The technical scheme of the invention is further specifically described by the following embodiments and the accompanying drawings. In the specification, the same or similar reference numerals denote the same or similar components. The following description of the embodiments of the present invention with reference to the accompanying drawings is intended to explain the general inventive concept of the present invention and should not be construed as limiting the invention.

Furthermore, in the following detailed description, for purposes of explanation, numerous specific details are set forth in order to provide a thorough understanding of the embodiments of the disclosure. It may be evident, however, that one or more embodiments may be practiced without these specific details. In other instances, well-known structures and devices are shown in schematic form in order to simplify the drawing.

According to one general technical concept of the present invention, a connector for plugging one or more plug modules is provided. The connector includes: a housing; and a partition layer disposed in the housing to partition an inner space of the housing into upper and lower insertion ports. A first rigid protrusion protruding toward the inside of the upper layer insertion port and adapted to be in physical contact with a plug module inserted into the upper layer insertion port is formed on a top wall of the upper layer insertion port; and/or a second rigid projection protruding toward the inside of the lower layer insertion port and adapted to be in physical contact with a plug module inserted into the lower layer insertion port is formed on the bottom wall of the lower layer insertion port.

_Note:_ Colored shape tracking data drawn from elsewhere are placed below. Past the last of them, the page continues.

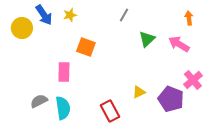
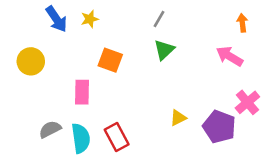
yellow circle: (22, 28) -> (31, 61), moved
green triangle: (147, 39) -> (164, 50), moved
red rectangle: (110, 111) -> (117, 137), moved

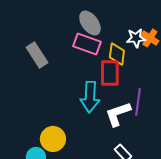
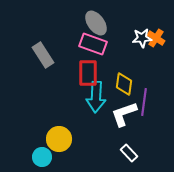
yellow diamond: (117, 54) -> (124, 84), moved
red rectangle: (110, 73) -> (88, 73), moved

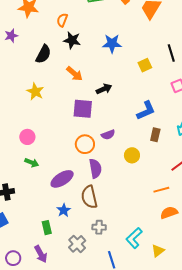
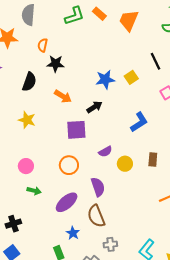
blue star: (112, 44) -> (105, 79), moved
brown rectangle: (155, 135) -> (153, 159), moved
orange circle: (85, 144) -> (69, 165), moved
yellow circle: (132, 155) -> (125, 164), moved

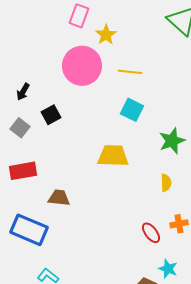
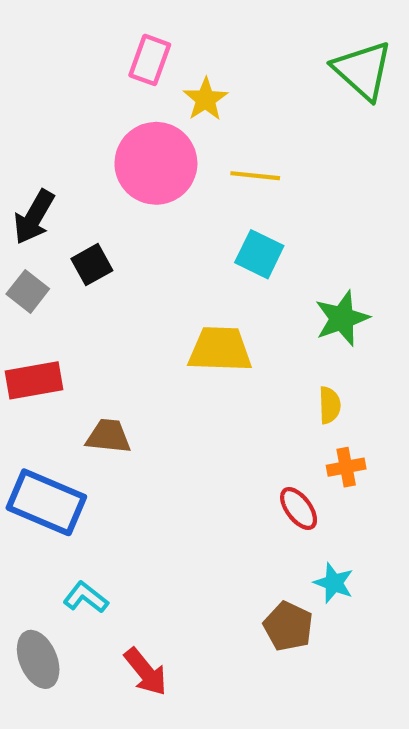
black arrow: (23, 92) -> (34, 217), size x1.5
orange cross: (179, 224) -> (346, 467), moved

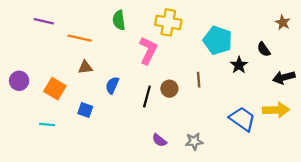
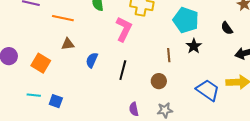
black star: (239, 65) -> (194, 46), moved
brown circle: (169, 89) -> (159, 81), moved
blue square: (85, 110) -> (56, 101), moved
purple semicircle: (159, 140) -> (134, 109), turned 40

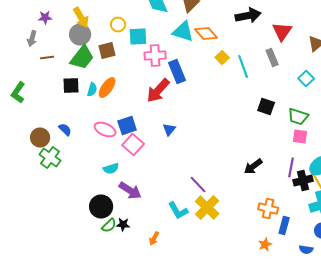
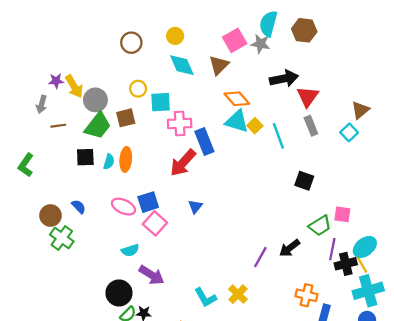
yellow arrow: (81, 18) -> (74, 86), moved
cyan triangle: (183, 32) -> (237, 121), moved
red triangle: (282, 32) -> (308, 97), moved
cyan square: (306, 78) -> (349, 132), moved
orange ellipse: (107, 88) -> (126, 159), turned -30
green trapezoid: (298, 116) -> (320, 226), moved, turned -50
purple line: (198, 184) -> (260, 257), moved, turned 72
yellow cross: (207, 208) -> (238, 294), size x0.7

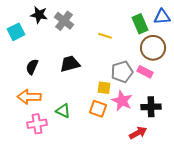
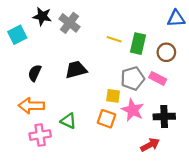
green rectangle: (140, 24) -> (138, 44), moved, turned 36
brown circle: (153, 48) -> (166, 52), size x0.7

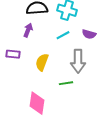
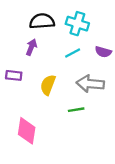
gray arrow: (78, 61) -> (90, 84), turned 95
pink diamond: (37, 103) -> (27, 131), moved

Fig. 1 shows a perspective view of a connector according to an embodiment of the present invention, viewed from the side.

As shown in fig. 1, in the illustrated embodiment, the connector is used to plug one or more plug modules 200 (see fig. 5). The connector mainly includes a housing 100 and a separation layer 130. The partition layer 130 is provided in the housing 100 to partition the inner space of the housing 100 into upper and lower two-

layered insertion ports

101, 102.

Fig. 2 shows a perspective view of a connector according to an embodiment of the present invention, as seen from the front.

As shown in fig. 1 and 2, in one embodiment of the present invention, a first rigid protrusion 111 protruding toward the inside of the upper layer insertion port 101 and adapted to be in physical contact with a plug module inserted into the upper layer insertion port 101 is formed on the top wall 110 of the upper layer insertion port 101.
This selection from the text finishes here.